すぐにピンと来た。昨日タバコを吸った時だ。買い物をして財布を開いた時に落としてしまったのだろう。免許証なんて個人情報の塊だ。こんな早くに届けてくれた善意が、素直に嬉しかった。
と、言っている場合では無い。落としたことは反省しなきゃいけない。悪用される危険性が高いだけに、相手の警察も割と重い口調で注意するよう言う。休日なのに説教されるのは気が滅入るな。自分が悪いんだけど。
「はい、はい……分かりました。午前中のうちに伺いますので」
近くの交番で保管しているとのこと。することが出来て良かったね、なんて気にはなれない。そのまま電話を切って、盛大にため息をついた。
踏んだり蹴ったりだ。この一ヶ月。桃ちゃんに熱愛疑惑が出て、辞めたいと言われ、休養期間は当然音沙汰無し。自分が何のために生きているのかすら分からない。生きたくはないが、死にたくもない。そんな都合の良い考えのままダラダラと生きていくのだろう。
昨日コンビニで買っておいたレンチンの焼き魚とおにぎりを一個。
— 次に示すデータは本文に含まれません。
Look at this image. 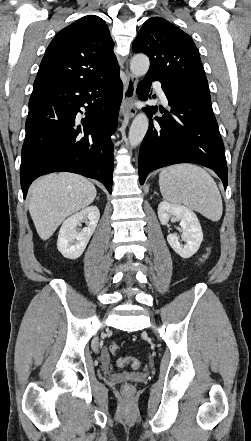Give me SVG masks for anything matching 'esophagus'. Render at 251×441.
Instances as JSON below:
<instances>
[{
    "label": "esophagus",
    "instance_id": "obj_1",
    "mask_svg": "<svg viewBox=\"0 0 251 441\" xmlns=\"http://www.w3.org/2000/svg\"><path fill=\"white\" fill-rule=\"evenodd\" d=\"M137 78L127 72L126 82L124 84L123 100L120 108V113L123 116L133 118L136 115L137 109L134 106L135 91Z\"/></svg>",
    "mask_w": 251,
    "mask_h": 441
}]
</instances>
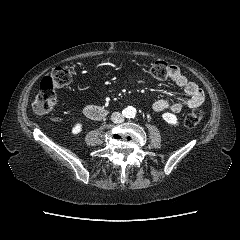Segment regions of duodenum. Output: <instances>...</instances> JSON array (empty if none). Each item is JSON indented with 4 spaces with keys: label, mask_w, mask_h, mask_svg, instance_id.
Masks as SVG:
<instances>
[{
    "label": "duodenum",
    "mask_w": 240,
    "mask_h": 240,
    "mask_svg": "<svg viewBox=\"0 0 240 240\" xmlns=\"http://www.w3.org/2000/svg\"><path fill=\"white\" fill-rule=\"evenodd\" d=\"M84 114L90 119L98 120L103 118L107 114V111L102 107L88 105L84 108Z\"/></svg>",
    "instance_id": "1"
}]
</instances>
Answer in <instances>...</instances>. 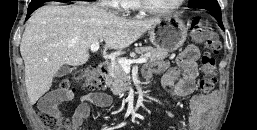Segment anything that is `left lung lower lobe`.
<instances>
[{
  "instance_id": "obj_1",
  "label": "left lung lower lobe",
  "mask_w": 257,
  "mask_h": 130,
  "mask_svg": "<svg viewBox=\"0 0 257 130\" xmlns=\"http://www.w3.org/2000/svg\"><path fill=\"white\" fill-rule=\"evenodd\" d=\"M210 14L212 16H214L215 18H217V20L219 21V24L221 26L222 29H224L223 23H222V18H221V9L219 10H209Z\"/></svg>"
}]
</instances>
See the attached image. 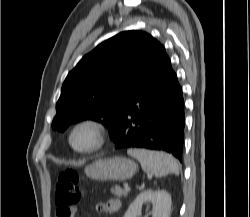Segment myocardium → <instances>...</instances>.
<instances>
[{
    "mask_svg": "<svg viewBox=\"0 0 250 217\" xmlns=\"http://www.w3.org/2000/svg\"><path fill=\"white\" fill-rule=\"evenodd\" d=\"M80 130H87L91 134V143L84 148H78L73 143L74 135ZM106 129L105 126L94 119H83L76 122L70 129L68 142L71 148L80 154H89L98 150L105 141Z\"/></svg>",
    "mask_w": 250,
    "mask_h": 217,
    "instance_id": "myocardium-1",
    "label": "myocardium"
}]
</instances>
特に何も考えず掻き込んだ。交番までは自転車で10分も掛からない。電車で行くほどの距離でもない。
アルコールが少し残っている感じがした。これで自転車で来たのがバレたら、それこそヤバい。行く場所が悪すぎる。仕方なく歩くことにした。
昨日から歩いてばかりだ。筋肉痛になってるかと思ったが、そうでもない。これで2日後ぐらいになって痛みだすのだ。歳を取ったと痛感する。
「暑っ………」
そう漏らしてしまうぐらいの熱気だった。まだ朝の10時前だというのに、これだと帰りはもっとマズイことになりそうだ。無心で足を回転させる。ゆっくりと。
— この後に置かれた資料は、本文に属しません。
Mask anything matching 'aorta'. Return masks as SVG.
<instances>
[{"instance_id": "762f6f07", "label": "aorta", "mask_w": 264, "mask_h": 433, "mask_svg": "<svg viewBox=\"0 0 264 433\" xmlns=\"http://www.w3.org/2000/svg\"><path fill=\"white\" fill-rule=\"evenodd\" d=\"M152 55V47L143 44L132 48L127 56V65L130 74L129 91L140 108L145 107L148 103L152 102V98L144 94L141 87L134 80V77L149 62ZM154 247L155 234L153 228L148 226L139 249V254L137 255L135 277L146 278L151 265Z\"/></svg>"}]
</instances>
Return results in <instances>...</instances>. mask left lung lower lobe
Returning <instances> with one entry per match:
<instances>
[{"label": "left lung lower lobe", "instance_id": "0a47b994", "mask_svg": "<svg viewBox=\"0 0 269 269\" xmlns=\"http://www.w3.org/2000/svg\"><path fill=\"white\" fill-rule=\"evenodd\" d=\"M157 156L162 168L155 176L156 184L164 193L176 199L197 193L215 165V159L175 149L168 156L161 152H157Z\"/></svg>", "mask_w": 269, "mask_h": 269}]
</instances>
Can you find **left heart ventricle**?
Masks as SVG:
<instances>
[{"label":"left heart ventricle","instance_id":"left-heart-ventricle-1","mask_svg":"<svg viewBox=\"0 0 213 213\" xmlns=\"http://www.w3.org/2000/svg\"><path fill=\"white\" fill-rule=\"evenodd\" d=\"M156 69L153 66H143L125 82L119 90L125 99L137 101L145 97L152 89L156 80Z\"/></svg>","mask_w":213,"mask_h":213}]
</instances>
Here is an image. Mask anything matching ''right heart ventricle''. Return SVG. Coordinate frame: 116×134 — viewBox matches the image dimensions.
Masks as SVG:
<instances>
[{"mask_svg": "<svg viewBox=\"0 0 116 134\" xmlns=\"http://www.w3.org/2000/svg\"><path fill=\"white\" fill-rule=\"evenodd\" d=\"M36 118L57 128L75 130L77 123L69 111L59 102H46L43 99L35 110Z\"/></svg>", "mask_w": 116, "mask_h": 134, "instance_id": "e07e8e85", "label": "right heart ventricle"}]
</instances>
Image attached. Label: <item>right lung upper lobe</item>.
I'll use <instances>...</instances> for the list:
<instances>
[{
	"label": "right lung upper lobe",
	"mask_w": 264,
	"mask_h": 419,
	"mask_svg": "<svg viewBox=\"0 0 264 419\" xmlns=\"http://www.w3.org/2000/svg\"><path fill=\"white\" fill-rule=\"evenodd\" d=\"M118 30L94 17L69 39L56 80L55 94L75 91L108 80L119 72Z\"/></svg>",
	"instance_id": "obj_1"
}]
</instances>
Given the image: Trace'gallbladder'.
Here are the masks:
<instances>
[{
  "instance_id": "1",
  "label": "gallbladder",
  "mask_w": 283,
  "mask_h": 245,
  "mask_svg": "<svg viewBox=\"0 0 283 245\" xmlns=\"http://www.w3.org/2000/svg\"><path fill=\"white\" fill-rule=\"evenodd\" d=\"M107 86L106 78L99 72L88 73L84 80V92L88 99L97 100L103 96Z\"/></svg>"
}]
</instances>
交番に着いた頃には、すっかり汗に濡れていた。カバンから取り出したタオルで拭き取って、一応髪が乱れていないか確認する。顔に似合わないぐらいの直毛が虚しい。
中は驚くほど涼しかった。冷房そのものの温度は低くないと思うが、汗をかいているせいでよく冷える。しばらくここに居たいぐらい。
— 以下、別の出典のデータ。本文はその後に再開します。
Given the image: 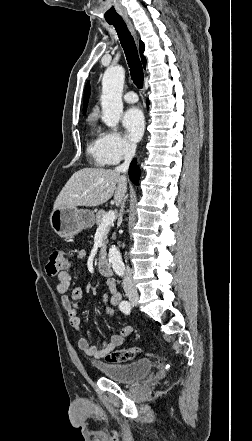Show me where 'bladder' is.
Here are the masks:
<instances>
[{
  "label": "bladder",
  "mask_w": 252,
  "mask_h": 441,
  "mask_svg": "<svg viewBox=\"0 0 252 441\" xmlns=\"http://www.w3.org/2000/svg\"><path fill=\"white\" fill-rule=\"evenodd\" d=\"M95 366L108 379L133 383L151 372L152 361L149 358H142L131 363H96Z\"/></svg>",
  "instance_id": "1"
}]
</instances>
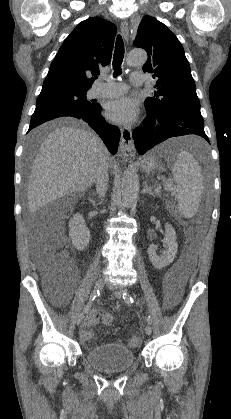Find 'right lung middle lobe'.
Instances as JSON below:
<instances>
[{"label": "right lung middle lobe", "mask_w": 231, "mask_h": 419, "mask_svg": "<svg viewBox=\"0 0 231 419\" xmlns=\"http://www.w3.org/2000/svg\"><path fill=\"white\" fill-rule=\"evenodd\" d=\"M86 89L65 85H50L42 87L36 106L64 105L74 108L90 109L95 104L86 99Z\"/></svg>", "instance_id": "obj_1"}]
</instances>
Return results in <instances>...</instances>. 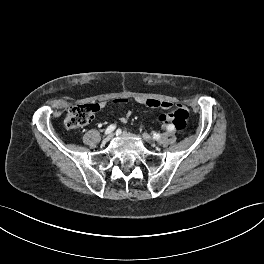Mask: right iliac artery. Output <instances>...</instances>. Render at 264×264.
Here are the masks:
<instances>
[{"instance_id":"82829eb1","label":"right iliac artery","mask_w":264,"mask_h":264,"mask_svg":"<svg viewBox=\"0 0 264 264\" xmlns=\"http://www.w3.org/2000/svg\"><path fill=\"white\" fill-rule=\"evenodd\" d=\"M116 128V125L112 124L110 126L107 127L106 131H105V134H110L111 132H113Z\"/></svg>"}]
</instances>
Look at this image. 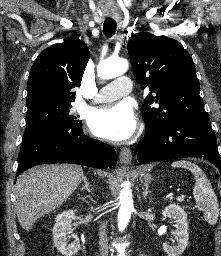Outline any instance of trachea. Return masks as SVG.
Here are the masks:
<instances>
[{
  "instance_id": "obj_1",
  "label": "trachea",
  "mask_w": 221,
  "mask_h": 256,
  "mask_svg": "<svg viewBox=\"0 0 221 256\" xmlns=\"http://www.w3.org/2000/svg\"><path fill=\"white\" fill-rule=\"evenodd\" d=\"M117 24L113 20H106L103 24V30L106 37L110 38L114 35L116 31Z\"/></svg>"
}]
</instances>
だが、この中は独特な雰囲気をしている。立っているだけで気が疲れる。
「あの、すみません。免許証落とした
そう言うなり、中年の警官は「どうもどうも」とファイルを取り出した。聞いた声の感じ、電話してきた人と同じだろう。
「一応、本人確認できるモノありますか? 保険証とか」
「あ、ええ。持ってます」
免許証の写真はこの間更新したばかりだから、そんな違いはない。当然警官も分かってはいるが、お決まりの作業だから仕方ない。これで別人だった、なんてことになればそれこそ大問題だから。
財布から保険証を差し出して、受取人書類に名前やら住所やらを記入する。先が太いボールペンは書きづらくて嫌いだ。
「……はい。確かに。次からはお気をつけてくださいね。個人情報漏れに繋がりますから」
「肝に銘じておきます」
思っていたより物腰が柔らかい人でよかった。家では二児の父みたいな印象を受ける。別にどうでもいいけれど。免許証を財布にしまう。ひとまずは良かった。
「あの、拾ってくれた方にお礼の電話をしたいですけど」
「分かりました。連絡先を伝えても問題ないと承っていますので、少々お待ちください」
こうして落とし物を届けてもらったのは生まれて初めて。たまに話を聞くことはあったが、やはりお礼の電話ぐらいはしないと。
交番の電話を使うか聞かれたが、それは丁重に断った。一回しか連絡しないからと言うと、それもそうだねと警官は笑った。
番号を控えさせてもらって、交番を出た。なるべくならもう来たくないな。あの人自体は良い人そうだったけど、やっぱり雰囲気が慣れない。
市外局番を見ると、どうやら携帯番号だった。それもそうか。今の時代、固定電話を持っている家が珍しくなってきた。俺もそうだ。実家はどうだったかな。親に電話をするにしても携帯の方に掛けるから全然意識したことなかった。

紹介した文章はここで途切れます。